Where, considering (x1, y1), (x2, y2), …, (xn, yn) the ensemble of joint pairs:

$${n}_{c}={{{{{{\rm{card}}}}}}}_{i \ne j} {\left\{\left\{{{{{{{\mathbf{x}}}}}}}_{i} \, > \, {{{{{{\mathbf{x}}}}}}}_{j} \cap {{{{{{\mathbf{y}}}}}}}_{i} \, > \, {{{{{{\mathbf{y}}}}}}}_{j}\right\} \cup \left\{{{{{{{\mathbf{x}}}}}}}_{i} \, < \, {{{{{{\mathbf{x}}}}}}}_{j} \cap {{{{{{\mathbf{y}}}}}}}_{i} \, < \, {{{{{{\mathbf{y}}}}}}}_{j} \right\} \right\}},\; \left(i,j \right) \in {\left[\left[1,\, n \right] \right]}^{2}$$
(4)
$${n}_{d}={{{{{{\rm{card}}}}}}}_{i \ne j}\left\{\left\{{{{{{{\mathbf{x}}}}}}}_{i} \, > \, {{{{{{\mathbf{x}}}}}}}_{j}\cap {{{{{{\mathbf{y}}}}}}}_{i} \, < \, {{{{{{\mathbf{y}}}}}}}_{j}\right \} \cup \left \{{{{{{{\mathbf{x}}}}}}}_{i} \, < \, {{{{{{\mathbf{x}}}}}}}_{j} \cap {{{{{{\mathbf{y}}}}}}}_{i} \, > \, {{{{{{\mathbf{y}}}}}}}_{j}\right\}\right\},\; \left(i,j \right) \in {\left[\left[1,\,n \right] \right]}^{2}$$
(5)
$${n}_{0}=\frac{n(n-1)}{2}$$
(6)

For large sample (n > 50), as in this study, the distribution is approximated with a Gaussian distribution of mean 0 and variance \(\frac{2(2n+5)}{9n(n-1)}\), under the null hypothesis H0: “τ = 0” which is tested against the alternative hypothesis H1: “τ ≠ 0”. The P value (shown in Fig. 6a) of the test is deduced from the quantiles of this distribution.

Unless stated otherwise correlation are tested using a Student t test for correlation, with corrected degrees of freedom using time series autocorrelation, as shown for instance in Supplementary Fig. 8a.

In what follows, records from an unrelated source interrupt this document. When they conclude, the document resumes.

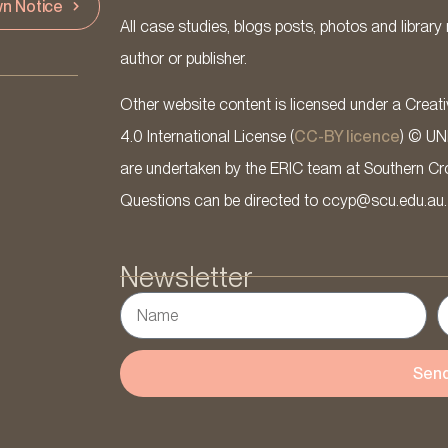
n Notice
All case studies, blogs posts, photos and library 
author or publisher.
Other website content is licensed under a Cre
4.0 International License (
CC-BY licence
) © UN
are undertaken by the ERIC team at Southern Cross
Questions can be directed to ccyp@scu.edu.au.
Newsletter
Sen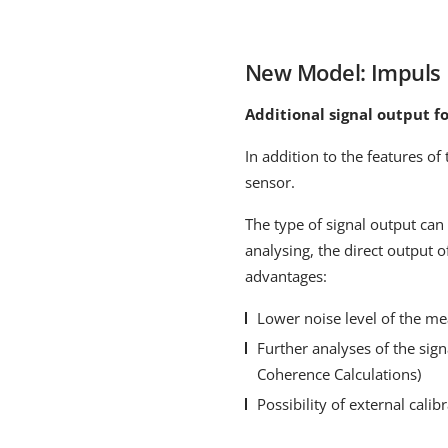
New Model: Impul
Additional signal output fo
In addition to the features o
sensor.
The type of signal output can 
analysing, the direct output o
advantages:
Lower noise level of the m
Further analyses of the sign
Coherence Calculations)
Possibility of external cali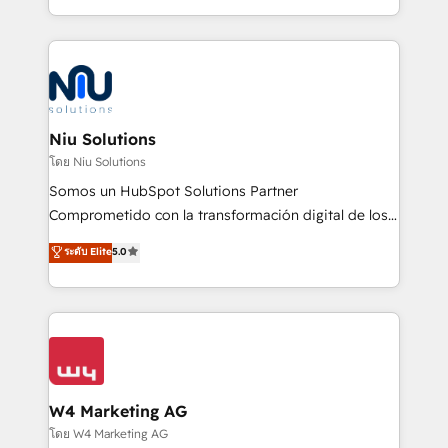
Global HEART Award, Yamini Rogan, CEO of
más de 6 años de experiencia, hemos liderado 100+
HubSpot said "We love the impact you are having in
implementaciones conectando HubSpot con SAP,
the community - we are so glad to work with you."
ERPs, e-commerce, plataformas financieras,
Connect with us to see how we can do better and be
WhatsApp y sistemas logísticos. Nuestro equipo
better together 🏆
multicultural trabaja en español, inglés y portugués,
uniendo visión estratégica y excelencia técnica para
Niu Solutions
generar resultados medibles. Apoyamos a empresas
โดย Niu Solutions
de construcción, educación, tecnología, retail, e-
Somos un HubSpot Solutions Partner
commerce, salud, financieras, seguros y servicios,
Comprometido con la transformación digital de los
ayudándolas a conectar sistemas, escalar equipos y
procesos comerciales de las empresas en
ระดับ Elite
5.0
tomar decisiones basadas en datos. 🌎 Highlights:
Latinoamérica, con un enfoque en Marketing, Ventas
5+ años como partner HubSpot 100+
y Servicio al Cliente. Somos un equipo de trabajo
implementaciones en LATAM y EE. UU. Expertise en
multidisciplinario de alto rendimiento, con
integraciones vía API Top #7 HubSpot Partner
conocimiento y experiencia enfocado en: 1.
LATAM 2025 🏆 Impulsamos crecimiento con CRM +
Optimizar la eficiencia operativa de nuestros
IA en múltiples industrias. 👉 ¿Listo para transformar
clientes 2. Mejorar la experiencia del cliente 3.
tus procesos comerciales?
Asegurar resultados medibles Nos especializamos
W4 Marketing AG
en bancos, seguros, e-commerce, Desarrolladores
โดย W4 Marketing AG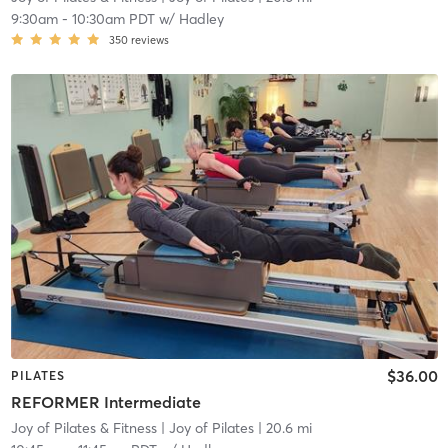
9:30am
-
10:30am PDT
w/
Hadley
350
reviews
$36.00
PILATES
REFORMER Intermediate
Joy of Pilates & Fitness
| Joy of Pilates
| 20.6 mi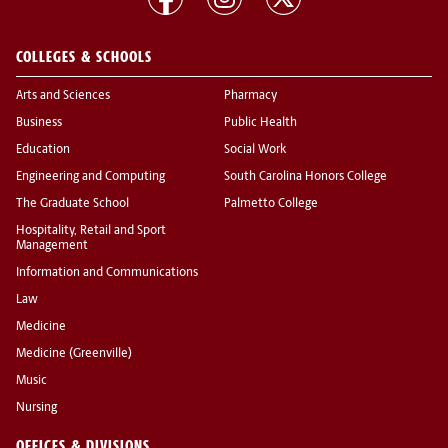
COLLEGES & SCHOOLS
Arts and Sciences
Pharmacy
Business
Public Health
Education
Social Work
Engineering and Computing
South Carolina Honors College
The Graduate School
Palmetto College
Hospitality, Retail and Sport
Management
Information and Communications
Law
Medicine
Medicine (Greenville)
Music
Nursing
OFFICES & DIVISIONS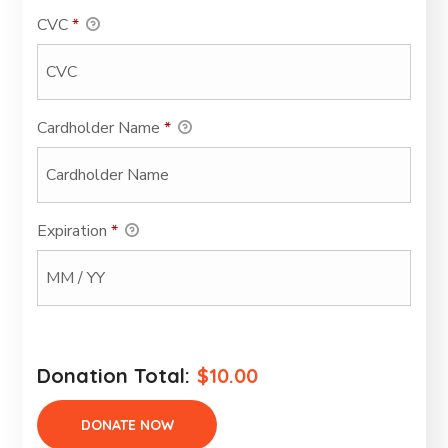
CVC
*
Cardholder Name
*
Expiration
*
Donation Total:
$10.00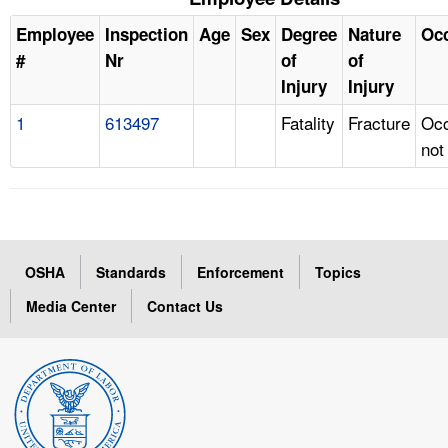
Employee
Inspection
Age
Sex
Degree
Nature
Oc
#
Nr
of
of
Injury
Injury
1
613497
Fatality
Fracture
Occ
not
OSHA
Standards
Enforcement
Topics
Media Center
Contact Us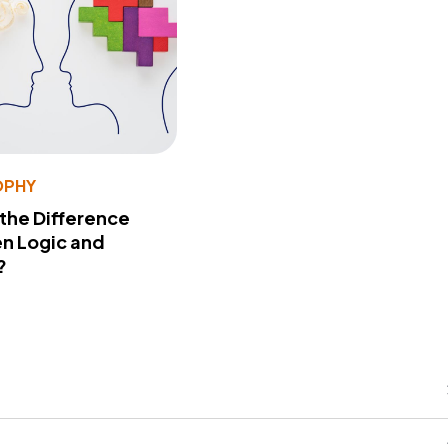
OPHY
 the Difference
n Logic and
?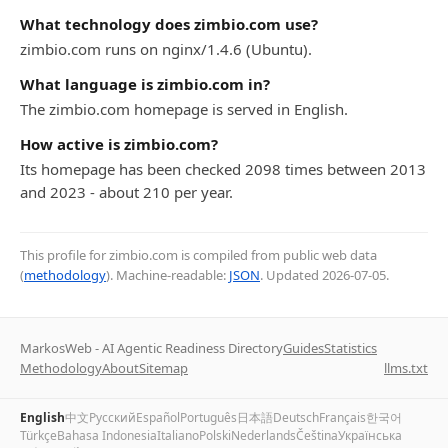
What technology does zimbio.com use?
zimbio.com runs on nginx/1.4.6 (Ubuntu).
What language is zimbio.com in?
The zimbio.com homepage is served in English.
How active is zimbio.com?
Its homepage has been checked 2098 times between 2013
and 2023 - about 210 per year.
This profile for zimbio.com is compiled from public web data
(
methodology
). Machine-readable:
JSON
. Updated
2026-07-05
.
MarkosWeb - AI Agentic Readiness Directory
Guides
Statistics
Methodology
About
Sitemap
llms.txt
English
中文
Русский
Español
Português
日本語
Deutsch
Français
한국어
Türkçe
Bahasa Indonesia
Italiano
Polski
Nederlands
Čeština
Українська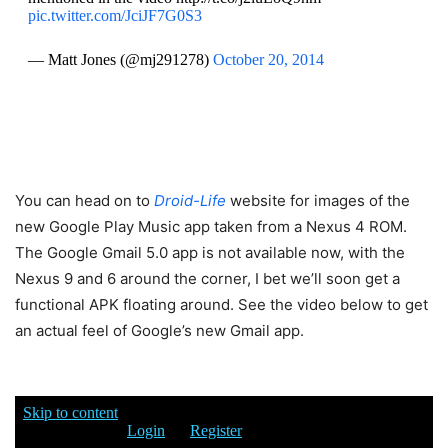
pic.twitter.com/JciJF7G0S3
— Matt Jones (@mj291278)
October 20, 2014
You can head on to
Droid-Life
website for images of the
new Google Play Music app taken from a Nexus 4 ROM.
The Google Gmail 5.0 app is not available now, with the
Nexus 9 and 6 around the corner, I bet we’ll soon get a
functional APK floating around. See the video below to get
an actual feel of Google’s new Gmail app.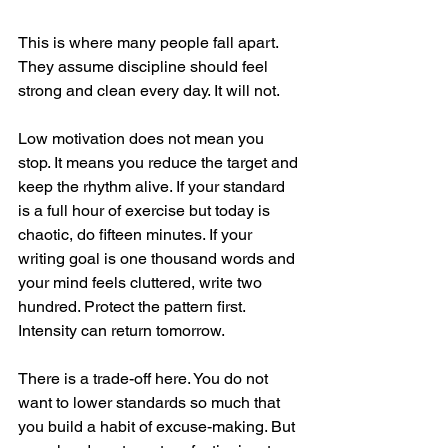
This is where many people fall apart. 
They assume discipline should feel 
strong and clean every day. It will not.
Low motivation does not mean you 
stop. It means you reduce the target and 
keep the rhythm alive. If your standard 
is a full hour of exercise but today is 
chaotic, do fifteen minutes. If your 
writing goal is one thousand words and 
your mind feels cluttered, write two 
hundred. Protect the pattern first. 
Intensity can return tomorrow.
There is a trade-off here. You do not 
want to lower standards so much that 
you build a habit of excuse-making. But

For all boxplots of the study, the median is shown as a heavy darkline. Boxplots edges give first and third quartiles. Boxplot “whiskers” gives the full range without including outliers, which are not shown here for better graphical representations. A point from a boxplot is here considered as an outlier when it is outside 1.5 times the interquartile range above the upper quartile and below the lower quartile.